"Gözlerimi kapatmışım Mavili," dedim müthiş bir baş ağrısıyla uyanırken. "Kapatma demiştin." Bulanık olan oda yavaş yavaş netleşti ve yatağımın yanına oturmuş, üstüme doğru eğilmiş, genelde alaycı bir ifadesi olan suratına endişe kırıntıları bulaşmış Poyraz'ı buldum karşımda.
Gözlerini kapatıp rahatlamış bir nefes verdi. Gözlerini tekrar açıp mavi bakışlarını bana dikerken elleri iki yandan saçlarımı kavradı. "İyisin. Uyandın," dedi fısıltıyla, benimle değil de kendisiyle konuşur gibi. Elleriyle boynumu ve başımı sıkıca tutarak üstüme eğildi ve dudaklarını sertçe benimkilere bastırdı. Dudaklarımız uyumla hareket etti. Beni bıraktığında neredeyse bir dakika geçmişti.

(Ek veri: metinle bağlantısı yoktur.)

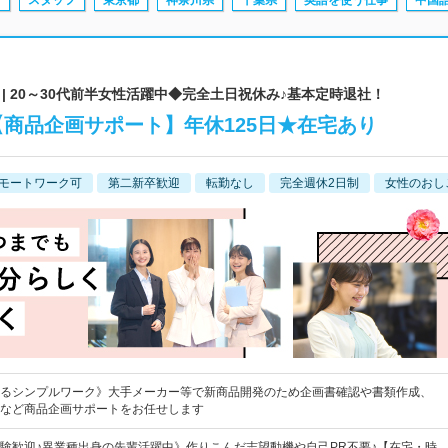
ン
スタッフ
東京都
神奈川県
千葉県
英語を使う仕事
中国
| 20～30代前半女性活躍中◆完全土日祝休み♪基本定時退社！
【商品企画サポート】年休125日★在宅あり
モートワーク可
第二新卒歓迎
転勤なし
完全週休2日制
女性のおし
るシンプルワーク》大手メーカー等で新商品開発のため企画書確認や書類作成、
など商品企画サポートをお任せします
験歓迎♪異業種出身の先輩活躍中》作りこんだ志望動機や自己PR不要♪【在宅・時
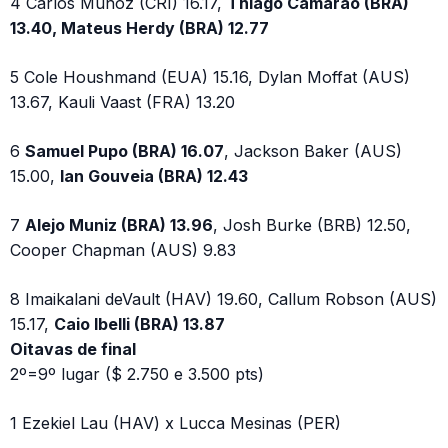
4 Carlos Muñoz (CRI) 16.17,
Thiago Camarão (BRA)
13.40, Mateus Herdy (BRA) 12.77
5 Cole Houshmand (EUA) 15.16, Dylan Moffat (AUS)
13.67, Kauli Vaast (FRA) 13.20
6
Samuel Pupo (BRA) 16.07
, Jackson Baker (AUS)
15.00,
Ian Gouveia (BRA) 12.43
7
Alejo Muniz (BRA) 13.96
, Josh Burke (BRB) 12.50,
Cooper Chapman (AUS) 9.83
8 Imaikalani deVault (HAV) 19.60, Callum Robson (AUS)
15.17,
Caio Ibelli (BRA) 13.87
Oitavas de final
2º=9º lugar ($ 2.750 e 3.500 pts)
1 Ezekiel Lau (HAV) x Lucca Mesinas (PER)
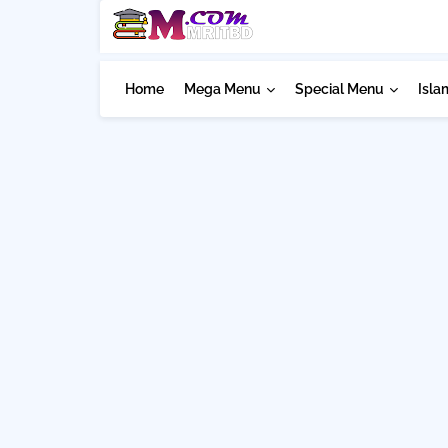
Home
Mega Menu
Special Menu
Isla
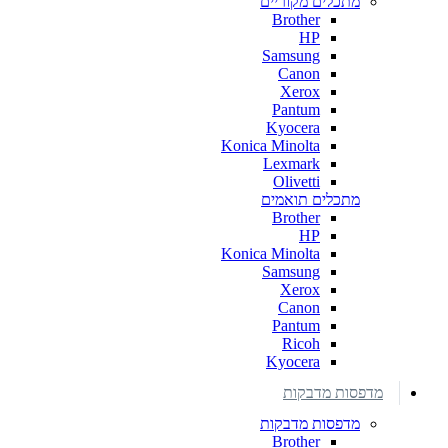
מתכלים מקוריים
Brother
HP
Samsung
Canon
Xerox
Pantum
Kyocera
Konica Minolta
Lexmark
Olivetti
מתכלים תואמים
Brother
HP
Konica Minolta
Samsung
Xerox
Canon
Pantum
Ricoh
Kyocera
מדפסות מדבקות
מדפסות מדבקות
Brother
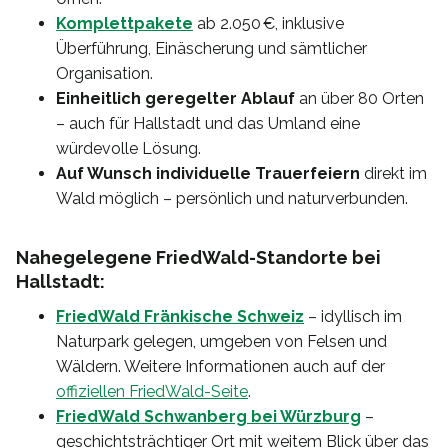
Komplettpakete
ab 2.050 €, inklusive
Überführung, Einäscherung und sämtlicher
Organisation.
Einheitlich geregelter Ablauf
an über 80 Orten
– auch für Hallstadt und das Umland eine
würdevolle Lösung.
Auf Wunsch individuelle Trauerfeiern
direkt im
Wald möglich – persönlich und naturverbunden.
Nahegelegene FriedWald-Standorte bei
Hallstadt:
FriedWald Fränkische Schweiz
– idyllisch im
Naturpark gelegen, umgeben von Felsen und
Wäldern. Weitere Informationen auch auf der
offiziellen FriedWald-Seite
.
FriedWald Schwanberg bei Würzburg
–
geschichtsträchtiger Ort mit weitem Blick über das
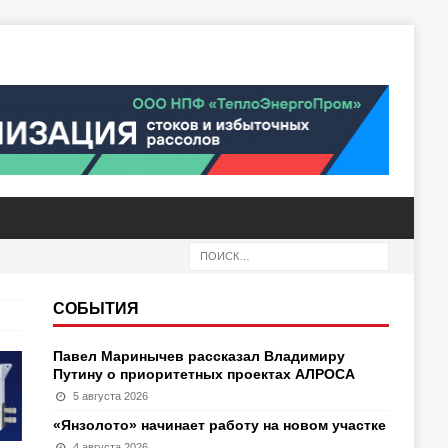
СОБЫТИЯ
Павел Маринычев рассказал Владимиру
Путину о приоритетных проектах АЛРОСА
5 августа 2026
«Янзолото» начинает работу на новом участке
4 августа 2026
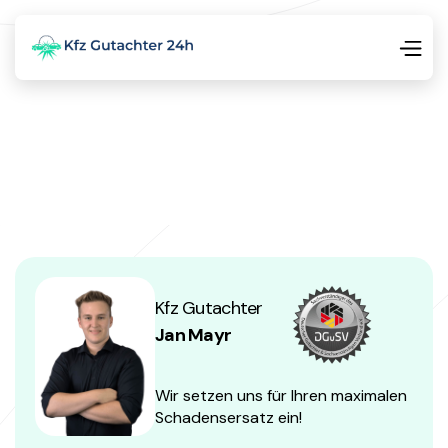
Kfz Gutachter
Jan Mayr
Wir setzen uns für Ihren maximalen
Schadensersatz ein!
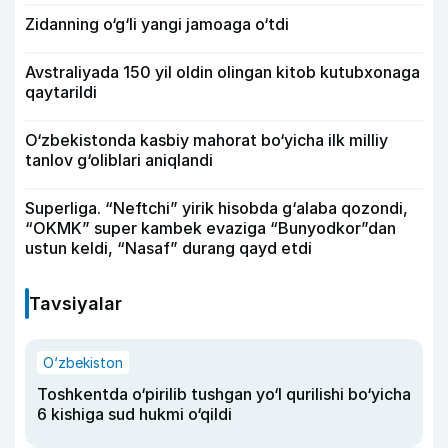
Zidanning o‘g‘li yangi jamoaga o‘tdi
Avstraliyada 150 yil oldin olingan kitob kutubxonaga
qaytarildi
O‘zbekistonda kasbiy mahorat bo‘yicha ilk milliy
tanlov g‘oliblari aniqlandi
Superliga. “Neftchi” yirik hisobda g‘alaba qozondi,
“OKMK” super kambek evaziga “Bunyodkor”dan
ustun keldi, “Nasaf” durang qayd etdi
Tavsiyalar
O‘zbekiston
Toshkentda o‘pirilib tushgan yo‘l qurilishi bo‘yicha
6 kishiga sud hukmi o‘qildi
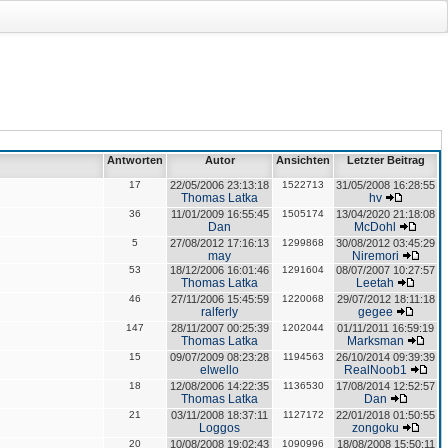
Antworten
Autor
Ansichten
Letzter Beitrag
17
22/05/2006 23:13:18
1522713
31/05/2008 16:28:55
Thomas Latka
hv
36
11/01/2009 16:55:45
1505174
13/04/2020 21:18:08
Dan
McDohl
5
27/08/2012 17:16:13
1299868
30/08/2012 03:45:29
may
Niremori
53
18/12/2006 16:01:46
1291604
08/07/2007 10:27:57
Thomas Latka
Leetah
46
27/11/2006 15:45:59
1220068
29/07/2012 18:11:18
ralferly
gegee
147
28/11/2007 00:25:39
1202044
01/11/2011 16:59:19
Thomas Latka
Marksman
15
09/07/2009 08:23:28
1194563
26/10/2014 09:39:39
elwello
RealNoob1
18
12/08/2006 14:22:35
1136530
17/08/2014 12:52:57
Thomas Latka
Dan
21
03/11/2008 18:37:11
1127172
22/01/2018 01:50:55
Loggos
zongoku
20
10/08/2008 19:02:43
1090996
18/08/2008 15:50:11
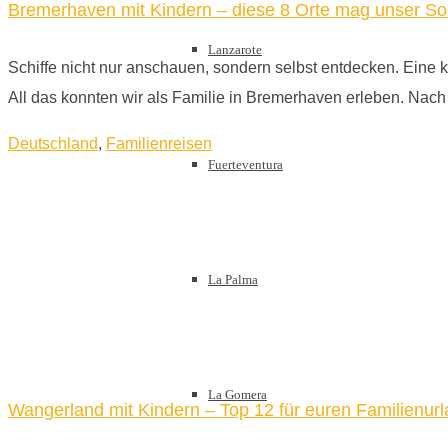
Bremerhaven mit Kindern – diese 8 Orte mag unser S
Lanzarote
Schiffe nicht nur anschauen, sondern selbst entdecken. Eine 
All das konnten wir als Familie in Bremerhaven erleben. Na
Deutschland
,
Familienreisen
Fuerteventura
La Palma
La Gomera
Wangerland mit Kindern – Top 12 für euren Familienur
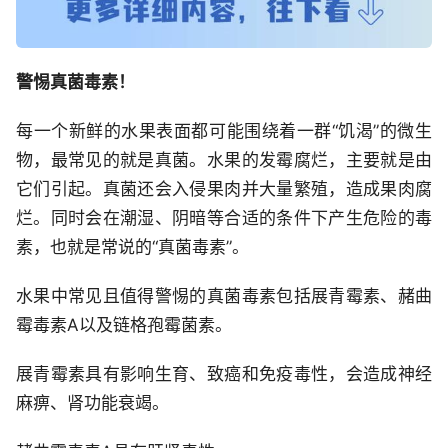
警惕真菌毒素！
每一个新鲜的水果表面都可能围绕着一群“饥渴”的微生
物，最常见的就是真菌。水果的发霉腐烂，主要就是由
它们引起。真菌还会入侵果肉并大量繁殖，造成果肉腐
烂。同时会在潮湿、阴暗等合适的条件下产生危险的毒
素，也就是常说的“真菌毒素”。
水果中常见且值得警惕的真菌毒素包括展青霉素、赭曲
霉毒素A以及链格孢霉菌素。
展青霉素具有影响生育、致癌和免疫毒性，会造成神经
麻痹、肾功能衰竭。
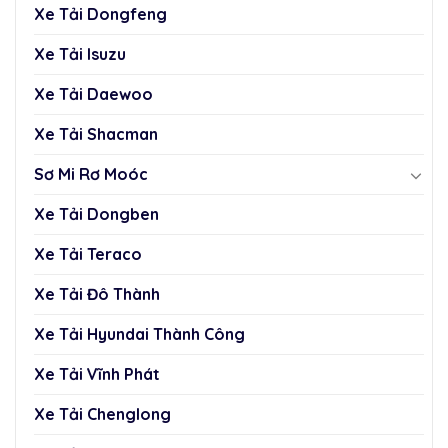
Xe Tải Dongfeng
Xe Tải Isuzu
Xe Tải Daewoo
Xe Tải Shacman
Sơ Mi Rơ Moóc
Xe Tải Dongben
Xe Tải Teraco
Xe Tải Đô Thành
Xe Tải Hyundai Thành Công
Xe Tải Vĩnh Phát
Xe Tải Chenglong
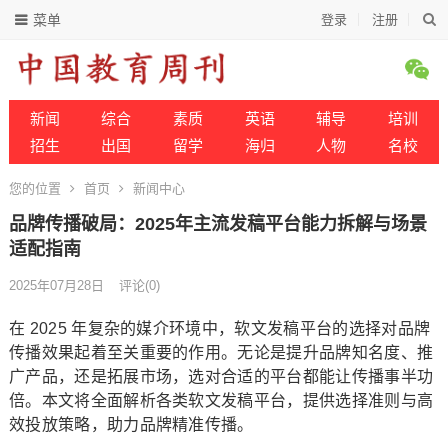
菜单
登录
注册
新闻
综合
素质
英语
辅导
培训
招生
出国
留学
海归
人物
名校
您的位置
首页
新闻中心
品牌传播破局：2025年主流发稿平台能力拆解与场景
适配指南
2025年07月28日
评论(0)
在 2025 年复杂的媒介环境中，软文发稿平台的选择对品牌
传播效果起着至关重要的作用。无论是提升品牌知名度、推
广产品，还是拓展市场，选对合适的平台都能让传播事半功
倍。本文将全面解析各类软文发稿平台，提供选择准则与高
效投放策略，助力品牌精准传播。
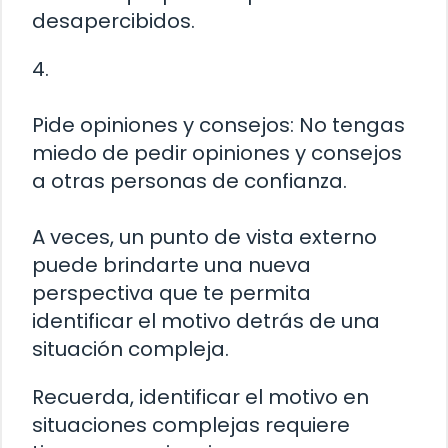
desapercibidos.
4.
Pide opiniones y consejos: No tengas
miedo de pedir opiniones y consejos
a otras personas de confianza.
A veces, un punto de vista externo
puede brindarte una nueva
perspectiva que te permita
identificar el motivo detrás de una
situación compleja.
Recuerda, identificar el motivo en
situaciones complejas requiere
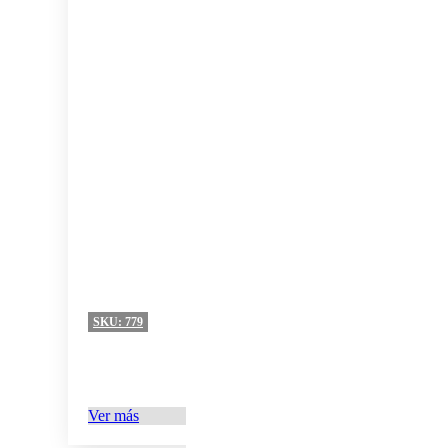
SKU:
779
Ver más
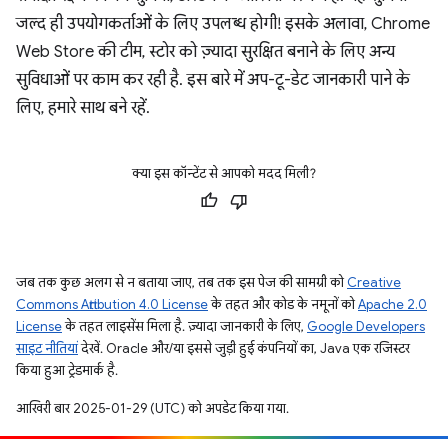
जल्द ही उपयोगकर्ताओं के लिए उपलब्ध होगी! इसके अलावा, Chrome
Web Store की टीम, स्टोर को ज़्यादा सुरक्षित बनाने के लिए अन्य
सुविधाओं पर काम कर रही है. इस बारे में अप-टू-डेट जानकारी पाने के
लिए, हमारे साथ बने रहें.
क्या इस कॉन्टेंट से आपको मदद मिली?
जब तक कुछ अलग से न बताया जाए, तब तक इस पेज की सामग्री को
Creative
Commons Attribution 4.0 License
के तहत और कोड के नमूनों को
Apache 2.0
License
के तहत लाइसेंस मिला है. ज़्यादा जानकारी के लिए,
Google Developers
साइट नीतियां
देखें. Oracle और/या इससे जुड़ी हुई कंपनियों का, Java एक रजिस्टर
किया हुआ ट्रेडमार्क है.
आखिरी बार 2025-01-29 (UTC) को अपडेट किया गया.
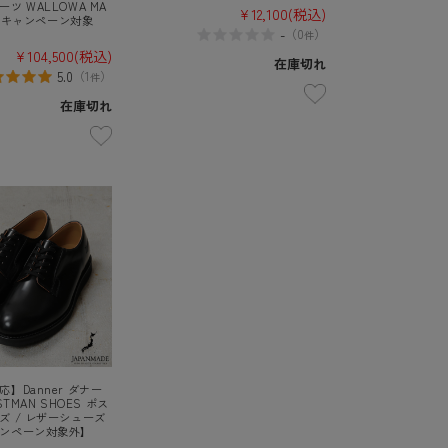
ツ WALLOWA MA
¥12,100
(税込)
SA【キャンペーン対象
-
（
0
）
件
¥104,500
(税込)
在庫切れ
5.0
（
1
）
件
在庫切れ
】Danner ダナー
OSTMAN SHOES ポス
ズ / レザーシューズ
ンペーン対象外】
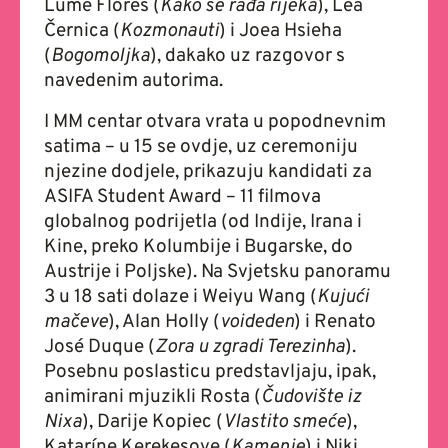
Lume Flôres (
Kako se rađa rijeka
), Lea
Černica (
Kozmonauti
) i Joea Hsieha
(
Bogomoljka
), dakako uz razgovor s
navedenim autorima.
I MM centar otvara vrata u popodnevnim
satima – u 15 se ovdje, uz ceremoniju
njezine dodjele, prikazuju kandidati za
ASIFA Student Award – 11 filmova
globalnog podrijetla (od Indije, Irana i
Kine, preko Kolumbije i Bugarske, do
Austrije i Poljske). Na Svjetsku panoramu
3 u 18 sati dolaze i Weiyu Wang (
Kujući
mačeve
), Alan Holly (
voideden
) i Renato
José Duque (
Zora u zgradi Terezinha
).
Posebnu poslasticu predstavljaju, ipak,
animirani mjuzikli Rosta (
Čudovište iz
Nixa
), Darije Kopiec (
Vlastito smeće
),
Kataríne Kerekesove (
Kamenje
) i Niki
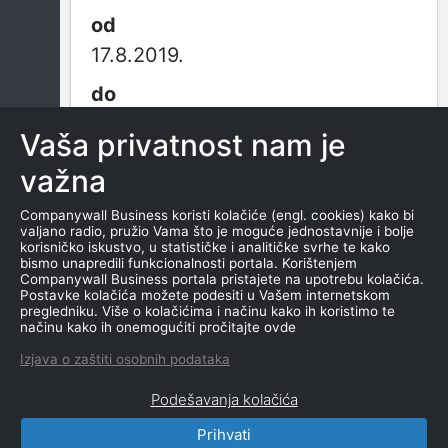
17.8.2019.
-
Vaša privatnost nam je
važna
MOS +
Companywall Business koristi kolačiće (engl. cookies) kako bi
valjano radio, pružio Vama što je moguće jednostavnije i bolje
korisničko iskustvo, u statističke i analitičke svrhe te kako
od osnivanja
bismo unapredili funkcionalnosti portala. Korištenjem
Companywall Business portala pristajete na upotrebu kolačića.
Postavke kolačića možete podesiti u Vašem internetskom
pregledniku. Više o kolačićima i načinu kako ih koristimo te
načinu kako ih onemogućiti pročitajte ovde
17.8.2019.
Izjava o zaštiti osobnih podataka
Podešavanja kolačića
Prihvati
CompanyWall Business © 2026
|
Kontakt
|
Uslovi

Beni öpmeyi bıraktı ama geri çekilmedi. Islak dudakları benimkilere değiyor, kuzgun karası yumuşacık saçları yüzüme dökülüyordu. Yeni çıkmaya başlamış sakalları derimi tahriş ediyordu. Kafasını omzumun üstüne koyup yüzünü boynuma gömdü ve elleri belimin altından girip sırtıma çıkarak beni sıkıca sardı.
"Kendini öldürtme sakın mı demem gerek? Her yalnız kaldığında," dedi beni iyice sıkarak. "Aptal mısın sen?" "Değilim," dedim gülmeme engel olamayarak. "Sadece birkaç tahtam eksik..."
Boynuma doğru nefesini vererek gülümsedi ve tüm vücudumun titremesine sebep oldu. "Hangimizin değil ki?"
Ona doğru kolumu kaldırmaya çalıştığımda, daha yeni fark ettiğim korkunç bir ağrı ve yanma hissi bütün bedenimi sardı. İnleyerek dudağımı dişledim ve kafamı arkaya doğru attım. Beni tekrar kendime getiren sol kolumun üstündeki dokunuş hissi oldu. Gözlerimi açtığımda, Poyraz'ı koluma sıkıca bir lastik bağlarken buldum. İki eline de eldiven geçirdi ve ince bir şırınganın içine bir şeyler çekip parmağıyla şırıngaya vurdu. İğneyle birlikte bana yaklaştığında geriye çekildim ve ona sorgular bir şekilde baktım.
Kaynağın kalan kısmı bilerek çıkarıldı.